The bill has infuriated Russian officials, and they speak about it often and with vehemence. “We really don’t want the U.S. Congress to adopt this bill, which has the potential to deteriorate U.S.-Russia relations for years, or even for decades, to come,” Malkin said at a news conference last Wednesday.
But the day before found him at the Open World office at the Library of Congress, posing for a friendly photo with James H. Billington, the librarian of Congress, and discussing his commitment of more than $1 million to the U.S. government-run Open World program. Malkin’s money helps send prospective leaders from his constituency on exchanges to the United States to learn about good governance, rule of law and other highlights of democracy.
While Malkin and three colleagues from the upper house of parliament were in the United States, Russia’s lower house was adopting a law requiring non-governmental organizations that accept foreign money and engage in election monitoring, human rights advocacy and corruption fighting to declare themselves as foreign agents.
Russian activists say the foreign agent law, which the upper house, the Federation Council, is expected to rubber-stamp this week, was pushed along in retaliation for the Magnitsky bill.
Such are the challenges of the reset, a course President Obama set upon while taking office to transform deteriorated relations by finding areas of common interest.

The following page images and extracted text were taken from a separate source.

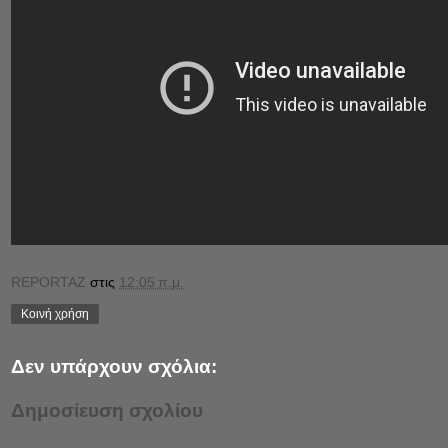
REPORTAZ
στις
12:05 π.μ.
Κοινή χρήση
Δεν υπάρχουν σχόλια:
Δημοσίευση σχολίου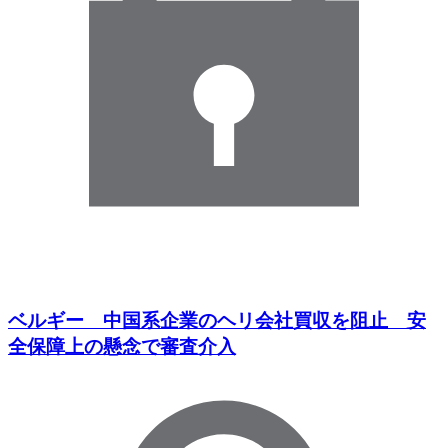
ベルギー 中国系企業のヘリ会社買収を阻止 安
全保障上の懸念で審査介入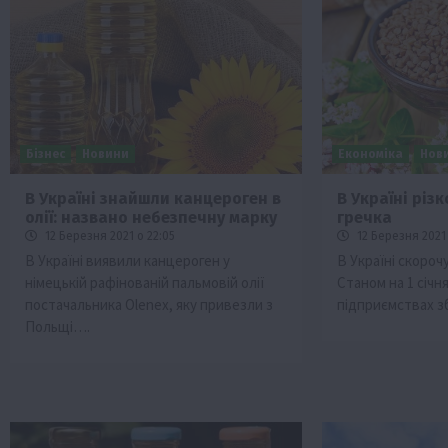
Бізнес
Новини
Економіка
Нов
В Україні знайшли канцероген в
В Україні рі
олії: названо небезпечну марку
гречка
Бізнес
Економіка
Життя в селі
Новини
12 Березня 2021 о 22:05
12 Березня 2021 
ТОП1
Фермерство
В Україні виявили канцероген у
В Україні скороч
німецькій рафінованій пальмовій олії
Станом на 1 січня
Аграрії отримають кредити до 10 млн 
постачальника Olenex, яку привезли з
підприємствах з
Sense Bank
Польщі….
4 Серпня 2026 о 12:08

On those grounds, the administration declares it a success, with agreement on the New START nuclear weapons treaty, Russian membership in the World Trade Organization, cooperation on Iran and permission to supply Afghanistan through Russian territory.
Now comes the retrenchment, with Russia blocking U.S. initiatives to resolve the conflict in Syria, threatening retaliation if the West proceeds with a missile defense system in Europe and cracking down on democracy-building organizations that receive U.S. funds.
Between lobbying Congress and meeting with administration officials, Malkin was off to Chicago, where he promoted the opening of a Russian consulate and met with political, financial and cultural figures.
In Washington, his delegation was trying to convince American leaders that they were wrong about Sergei Magnitsky, a Russian who was working for an American law firm in Moscow when he uncovered a $230 million tax fraud. When Magnitsky accused Russian police and tax officials of the crime, they arrested him. After nearly a year in pretrial detention, he died in prison at 37.
Russia’s presidential human rights commission has rejected official explanations that Magnitsky died of natural causes and suggested that he may have been tortured. U.S. and European officials have asserted that Russia has covered up the facts and have been considering sanctions, with U.S. legislators naming a bill in Magnitsky’s honor. Russia’s leadership regards the bill as an insulting interference in its domestic affairs.